+++ Provided data

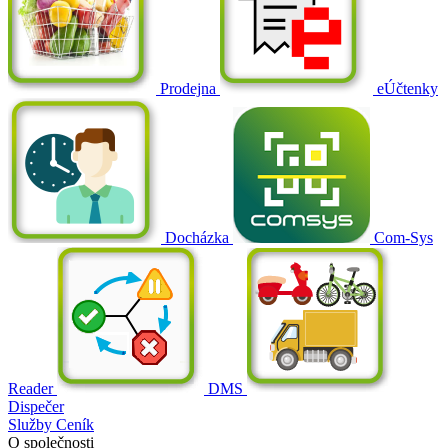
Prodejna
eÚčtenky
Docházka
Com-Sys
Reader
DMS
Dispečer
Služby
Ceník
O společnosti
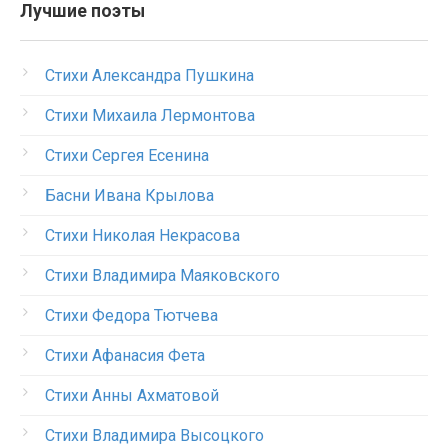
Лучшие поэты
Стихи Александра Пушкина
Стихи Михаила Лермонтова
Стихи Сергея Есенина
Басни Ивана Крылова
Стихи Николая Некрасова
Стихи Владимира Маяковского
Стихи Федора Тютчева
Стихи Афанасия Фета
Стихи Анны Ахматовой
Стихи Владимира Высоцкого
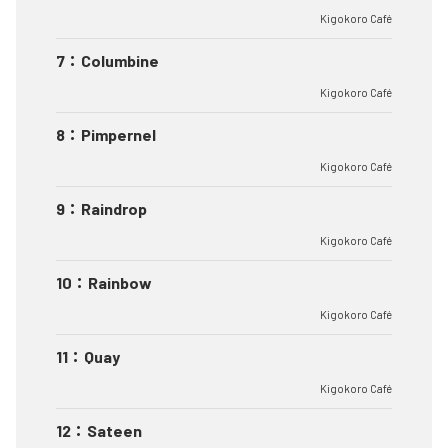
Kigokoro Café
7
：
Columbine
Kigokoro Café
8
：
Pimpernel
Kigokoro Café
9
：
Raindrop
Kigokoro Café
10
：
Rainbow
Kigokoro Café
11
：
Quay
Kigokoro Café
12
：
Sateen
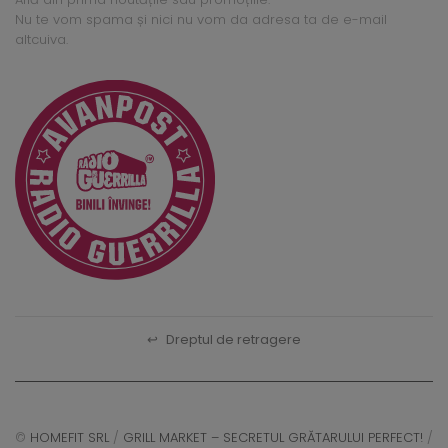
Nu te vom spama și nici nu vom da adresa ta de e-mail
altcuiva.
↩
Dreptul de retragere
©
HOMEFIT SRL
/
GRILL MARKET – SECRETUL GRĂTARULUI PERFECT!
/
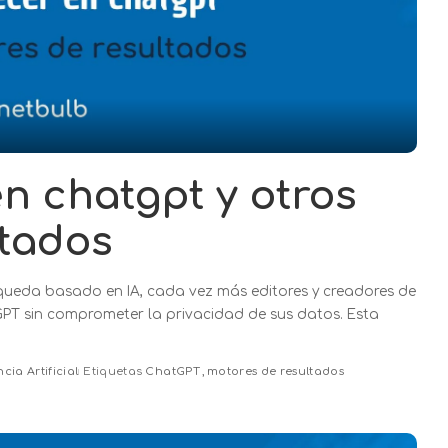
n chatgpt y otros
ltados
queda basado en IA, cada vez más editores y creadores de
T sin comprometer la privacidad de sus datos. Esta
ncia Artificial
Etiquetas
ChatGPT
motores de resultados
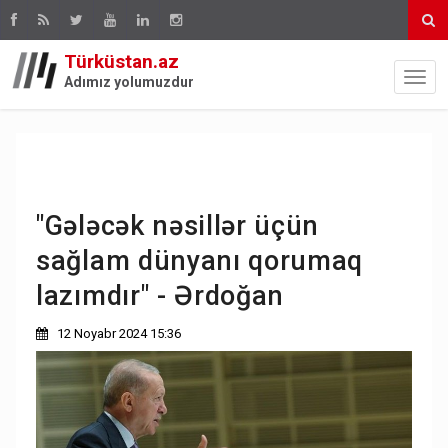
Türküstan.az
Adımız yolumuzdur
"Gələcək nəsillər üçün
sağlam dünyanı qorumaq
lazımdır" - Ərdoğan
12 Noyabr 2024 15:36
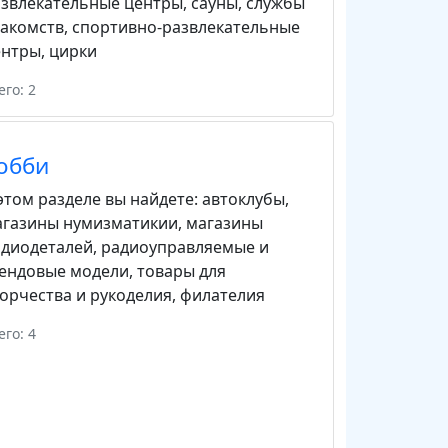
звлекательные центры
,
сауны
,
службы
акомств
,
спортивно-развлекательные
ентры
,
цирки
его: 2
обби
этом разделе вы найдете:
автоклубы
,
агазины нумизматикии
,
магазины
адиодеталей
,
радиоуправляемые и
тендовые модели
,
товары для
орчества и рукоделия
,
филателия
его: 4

++++++
+++ Provided data

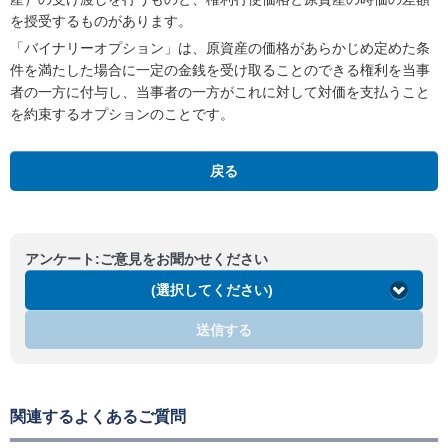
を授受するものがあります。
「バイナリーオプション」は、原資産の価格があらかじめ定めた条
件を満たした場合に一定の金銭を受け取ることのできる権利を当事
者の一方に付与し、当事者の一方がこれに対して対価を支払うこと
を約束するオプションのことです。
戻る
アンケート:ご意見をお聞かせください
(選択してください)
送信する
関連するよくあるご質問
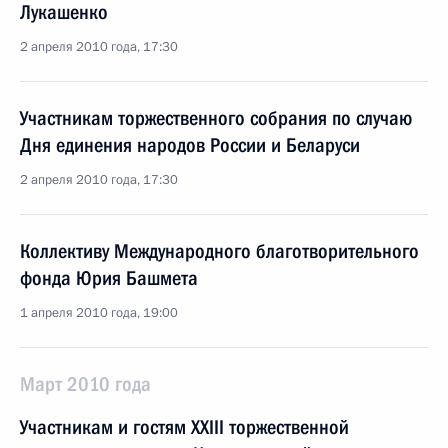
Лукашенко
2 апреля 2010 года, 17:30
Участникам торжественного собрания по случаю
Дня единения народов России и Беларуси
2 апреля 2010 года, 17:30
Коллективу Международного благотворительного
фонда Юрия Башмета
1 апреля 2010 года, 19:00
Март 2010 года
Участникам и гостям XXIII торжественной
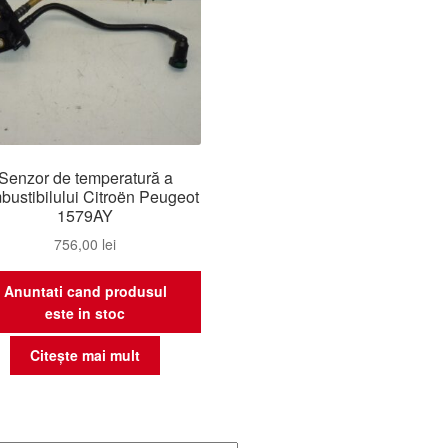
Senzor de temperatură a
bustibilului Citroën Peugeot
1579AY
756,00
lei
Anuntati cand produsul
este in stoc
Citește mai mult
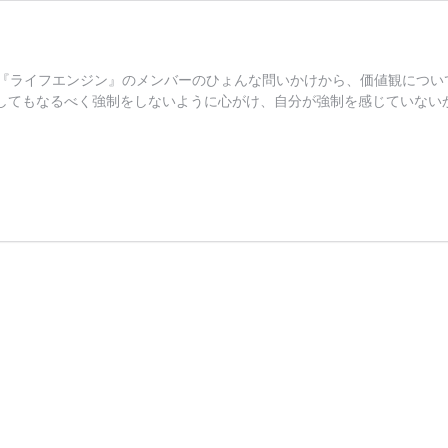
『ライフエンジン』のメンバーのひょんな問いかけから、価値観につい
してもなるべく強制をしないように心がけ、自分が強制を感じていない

++++++
+++ Provided data

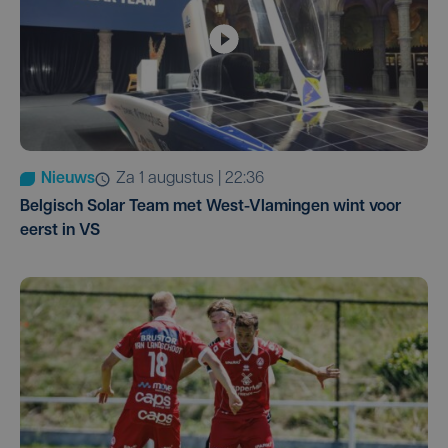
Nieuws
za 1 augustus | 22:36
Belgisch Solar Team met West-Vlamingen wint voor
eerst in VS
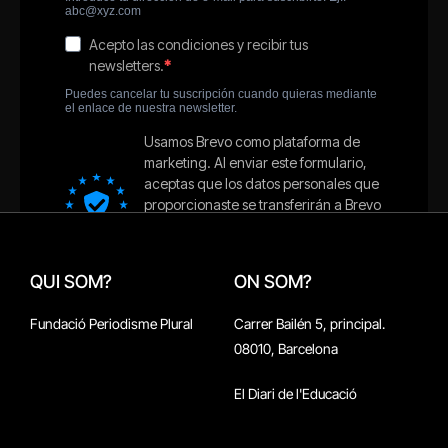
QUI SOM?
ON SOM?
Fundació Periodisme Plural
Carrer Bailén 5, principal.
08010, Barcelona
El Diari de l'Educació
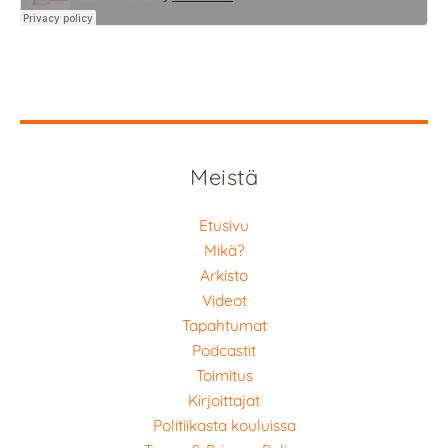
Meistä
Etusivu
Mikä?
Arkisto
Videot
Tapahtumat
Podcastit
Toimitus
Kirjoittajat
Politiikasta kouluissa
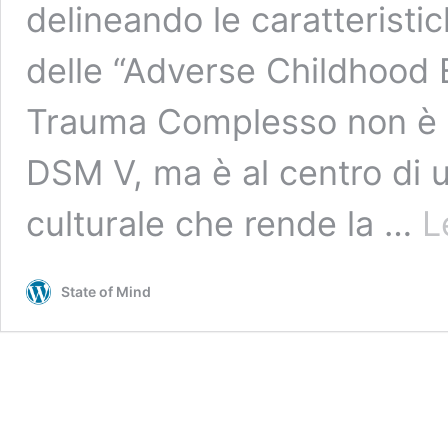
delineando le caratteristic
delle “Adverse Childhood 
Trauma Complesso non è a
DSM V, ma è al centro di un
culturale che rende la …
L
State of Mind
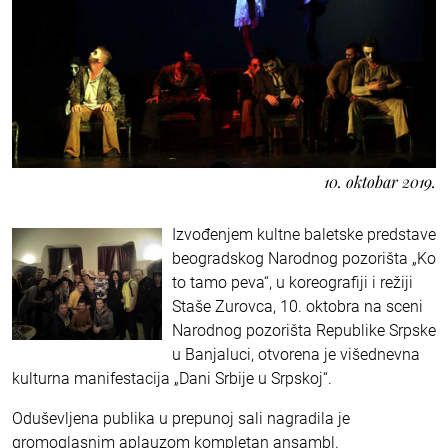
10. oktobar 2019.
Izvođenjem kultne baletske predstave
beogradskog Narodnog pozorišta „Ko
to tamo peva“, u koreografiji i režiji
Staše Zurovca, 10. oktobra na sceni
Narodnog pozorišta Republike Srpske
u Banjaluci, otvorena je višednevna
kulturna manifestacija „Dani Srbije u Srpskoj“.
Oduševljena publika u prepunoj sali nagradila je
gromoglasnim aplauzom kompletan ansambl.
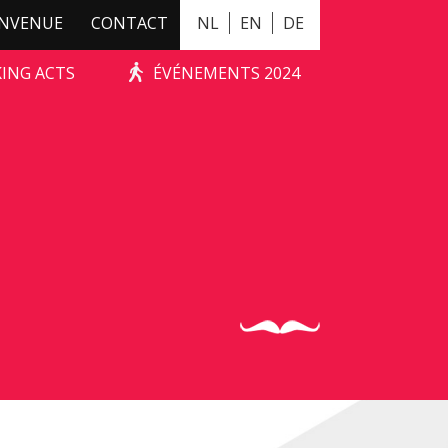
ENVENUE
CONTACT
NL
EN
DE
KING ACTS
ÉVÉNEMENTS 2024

++++++

| How to complete this task |
For the word "года", tally the lines of the entries in which it appears and give the total alone.

| Your solution |
4